1) 'Vahshat'/wildness/madness and 'Sheftah'/distracted/mad now might perhaps compose/say an elegy
2) Ghalib of the disordered/wretched voice/song has died, they say

Notes:

kahve;N is a variant form of kahe;N (GRAMMAR)

Nazm:

The theme of dying is extremely effective. For this reason the Preacher too colors his speech with this theme. And the poet too is pleased to do the same thing. Sheftah, author of the 'Anthology of Poets' [ta;zkirah-e shu((araa], is a famous connoisseur of poetry. (85-86)

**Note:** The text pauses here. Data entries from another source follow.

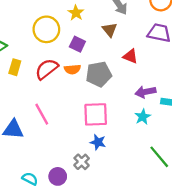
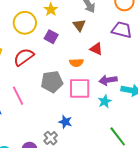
orange semicircle: (72, 69) -> (76, 63), moved
gray pentagon: (99, 74) -> (52, 82), moved
pink square: (96, 114) -> (80, 88), moved

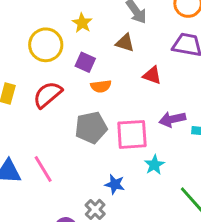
brown triangle: (79, 25) -> (125, 43), turned -32
orange semicircle: (76, 63) -> (101, 86), moved
pink line: (18, 96) -> (43, 169), moved
cyan star: (105, 101) -> (154, 165), moved

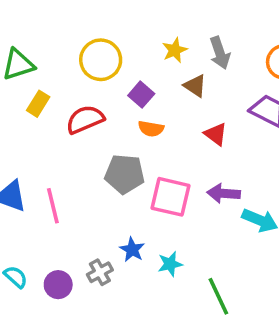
yellow star: (82, 23) -> (175, 50), moved
cyan star: (154, 165) -> (170, 264), moved

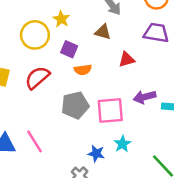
yellow star: (175, 50) -> (61, 19), moved
red triangle: (216, 134) -> (127, 59), turned -35
cyan star: (170, 264) -> (122, 144), moved

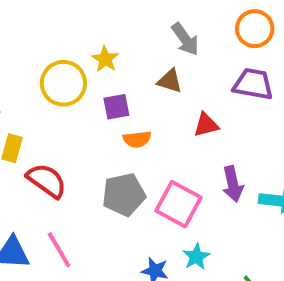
purple square: (69, 49) -> (116, 107), turned -35
red semicircle: (37, 78) -> (47, 181), moved, turned 75
purple arrow: (145, 97) -> (233, 184), turned -90
pink square: (110, 111) -> (178, 204), turned 32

== Nazm page 85; Nazm page 86

Bekhud Dihlavi:

By 'Sheftah' is meant Navab Mustafa Khan Bahadur 'Sheftah', a noble of Jahangirabad. And by 'Vahshat' is probably meant Ghulam 'Ali Khan Sahib 'Vahshat'. They both were Mirza Sahib's shagirds, but more than shagirds, they were Mirza Sahib's loyal admirers. After the death of Momin Sahib, both those gentlemen used to obtain advice about poetry from Mirza Sahib alone. (136)

Josh:

aashuftah-navaa = sayer of confused things. The reason he has used these words for his style is that they have a relationship and association with va;hshat and sheftah .... Vahshat and Sheftah were both poets, Mirza's contemporaries and his special friends and companions. (173)

FWP:

SETS == POETRY
SPEAKING: {14,4}

What excellent use he makes of his friends' pen-names! Not only do 'Vahshat' and 'Sheftah' have a common association with wildness, madness, and so on, but they also have an elegant affinity with aashuftah in the second line; in fact sheftah and aashuftah come from the same Persian root.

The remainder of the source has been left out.